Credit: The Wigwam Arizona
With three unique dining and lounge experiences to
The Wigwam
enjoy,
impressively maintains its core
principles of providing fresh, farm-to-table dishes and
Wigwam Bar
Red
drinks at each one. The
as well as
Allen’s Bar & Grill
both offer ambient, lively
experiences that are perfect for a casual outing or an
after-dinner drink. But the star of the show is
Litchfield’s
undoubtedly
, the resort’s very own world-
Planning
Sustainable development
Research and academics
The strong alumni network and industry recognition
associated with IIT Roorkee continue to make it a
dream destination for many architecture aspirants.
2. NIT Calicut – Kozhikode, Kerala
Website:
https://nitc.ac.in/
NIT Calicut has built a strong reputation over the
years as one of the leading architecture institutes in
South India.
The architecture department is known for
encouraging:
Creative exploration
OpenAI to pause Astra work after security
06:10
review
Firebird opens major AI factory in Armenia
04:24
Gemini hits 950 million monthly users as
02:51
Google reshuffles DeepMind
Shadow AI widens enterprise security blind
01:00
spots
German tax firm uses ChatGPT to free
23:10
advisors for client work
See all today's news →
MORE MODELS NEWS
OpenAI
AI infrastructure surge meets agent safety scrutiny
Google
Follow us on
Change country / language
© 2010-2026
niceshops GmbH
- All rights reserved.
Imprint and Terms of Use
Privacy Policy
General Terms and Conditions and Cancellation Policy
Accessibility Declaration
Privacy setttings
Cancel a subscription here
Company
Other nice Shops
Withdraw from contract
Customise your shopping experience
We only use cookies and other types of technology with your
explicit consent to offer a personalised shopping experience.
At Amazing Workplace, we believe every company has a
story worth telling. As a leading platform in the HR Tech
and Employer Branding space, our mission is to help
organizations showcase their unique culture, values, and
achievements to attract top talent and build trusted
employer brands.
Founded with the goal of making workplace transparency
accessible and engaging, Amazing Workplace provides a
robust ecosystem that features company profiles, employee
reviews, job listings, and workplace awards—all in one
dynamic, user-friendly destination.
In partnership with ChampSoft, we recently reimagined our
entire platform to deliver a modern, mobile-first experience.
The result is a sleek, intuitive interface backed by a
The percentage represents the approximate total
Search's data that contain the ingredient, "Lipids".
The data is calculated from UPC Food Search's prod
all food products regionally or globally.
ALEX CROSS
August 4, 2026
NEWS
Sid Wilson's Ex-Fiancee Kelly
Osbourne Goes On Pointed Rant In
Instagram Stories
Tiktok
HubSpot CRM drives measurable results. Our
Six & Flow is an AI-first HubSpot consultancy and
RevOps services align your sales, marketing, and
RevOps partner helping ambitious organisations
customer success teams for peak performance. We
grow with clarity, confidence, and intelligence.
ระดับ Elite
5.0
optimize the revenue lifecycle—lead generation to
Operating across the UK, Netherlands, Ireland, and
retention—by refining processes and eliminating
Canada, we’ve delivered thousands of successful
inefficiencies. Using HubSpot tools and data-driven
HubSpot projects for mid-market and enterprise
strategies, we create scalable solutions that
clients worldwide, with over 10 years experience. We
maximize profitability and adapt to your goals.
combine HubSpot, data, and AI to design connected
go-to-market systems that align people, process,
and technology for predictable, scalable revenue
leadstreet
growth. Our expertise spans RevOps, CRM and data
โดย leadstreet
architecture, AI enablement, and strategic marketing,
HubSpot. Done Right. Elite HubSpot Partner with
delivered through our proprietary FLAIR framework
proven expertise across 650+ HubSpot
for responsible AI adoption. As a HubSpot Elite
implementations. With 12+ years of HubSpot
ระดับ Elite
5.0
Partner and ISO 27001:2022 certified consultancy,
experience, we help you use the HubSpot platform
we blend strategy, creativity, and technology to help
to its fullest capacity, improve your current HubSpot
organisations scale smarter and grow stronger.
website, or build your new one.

--*--

(Action item)
Print again the lines of the entries above that fall between the line holding "all food products regionally or globally." and the line holding "retention—by refining processes", inclusive, exactly as they stand.

(Answer for this exercise)
all food products regionally or globally.
ALEX CROSS
August 4, 2026
NEWS
Sid Wilson's Ex-Fiancee Kelly
Osbourne Goes On Pointed Rant In
Instagram Stories
Tiktok
HubSpot CRM drives measurable results. Our
Six & Flow is an AI-first HubSpot consultancy and
RevOps services align your sales, marketing, and
RevOps partner helping ambitious organisations
customer success teams for peak performance. We
grow with clarity, confidence, and intelligence.
ระดับ Elite
5.0
optimize the revenue lifecycle—lead generation to
Operating across the UK, Netherlands, Ireland, and
retention—by refining processes and eliminating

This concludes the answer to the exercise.